Saved data entries
***

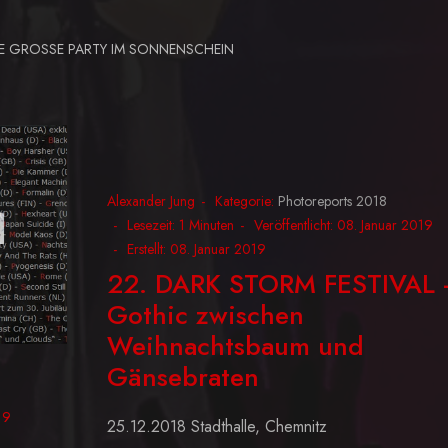
INE GROSSE PARTY IM SONNENSCHEIN
Alexander Jung
Kategorie:
Photoreports 2018
Lesezeit: 1 Minuten
Veröffentlicht: 08. Januar 2019
Erstellt: 08. Januar 2019
22. DARK STORM FESTIVAL 
Gothic zwischen
Weihnachtsbaum und
Gänsebraten
19
25.12.2018 Stadthalle, Chemnitz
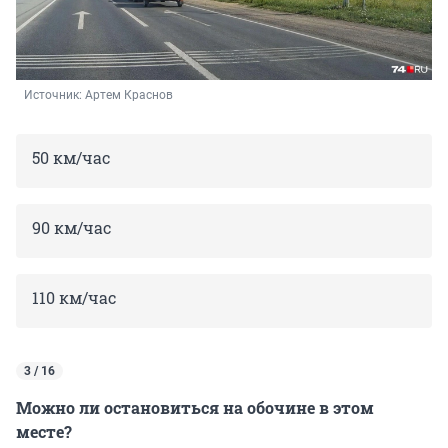
Источник: 
Артем Краснов
50 км/час
90 км/час
110 км/час
3 / 16
Можно ли остановиться на обочине в этом
месте?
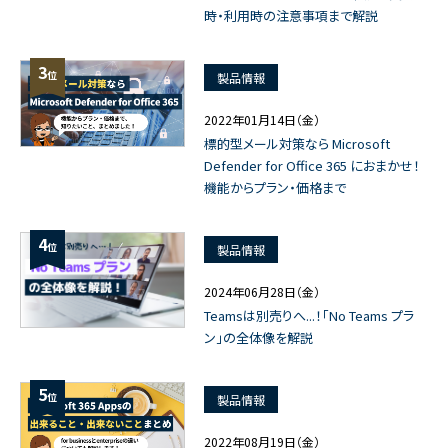
時・利用時の注意事項まで解説
3
位
製品情報
2022年01月14日（金）
標的型メール対策なら Microsoft
Defender for Office 365 におまかせ！
機能からプラン・価格まで
4
位
製品情報
2024年06月28日（金）
Teamsは別売りへ...！「No Teams プラ
ン」の全体像を解説
5
位
製品情報
2022年08月19日（金）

***

* _Prompt_: Every record must be set down again exactly; pictures do not belong in the copy.

* _Solution to this exercise_:
INE GROSSE PARTY IM SONNENSCHEIN
Alexander Jung
Kategorie:
Photoreports 2018
Lesezeit: 1 Minuten
Veröffentlicht: 08. Januar 2019
Erstellt: 08. Januar 2019
22. DARK STORM FESTIVAL 
Gothic zwischen
Weihnachtsbaum und
Gänsebraten
19
25.12.2018 Stadthalle, Chemnitz
Источник: 
Артем Краснов
50 км/час
90 км/час
110 км/час
3 / 16
Можно ли остановиться на обочине в этом
месте?
時・利用時の注意事項まで解説
3
位
製品情報
2022年01月14日（金）
標的型メール対策なら Microsoft
Defender for Office 365 におまかせ！
機能からプラン・価格まで
4
位
製品情報
2024年06月28日（金）
Teamsは別売りへ...！「No Teams プラ
ン」の全体像を解説
5
位
製品情報
2022年08月19日（金）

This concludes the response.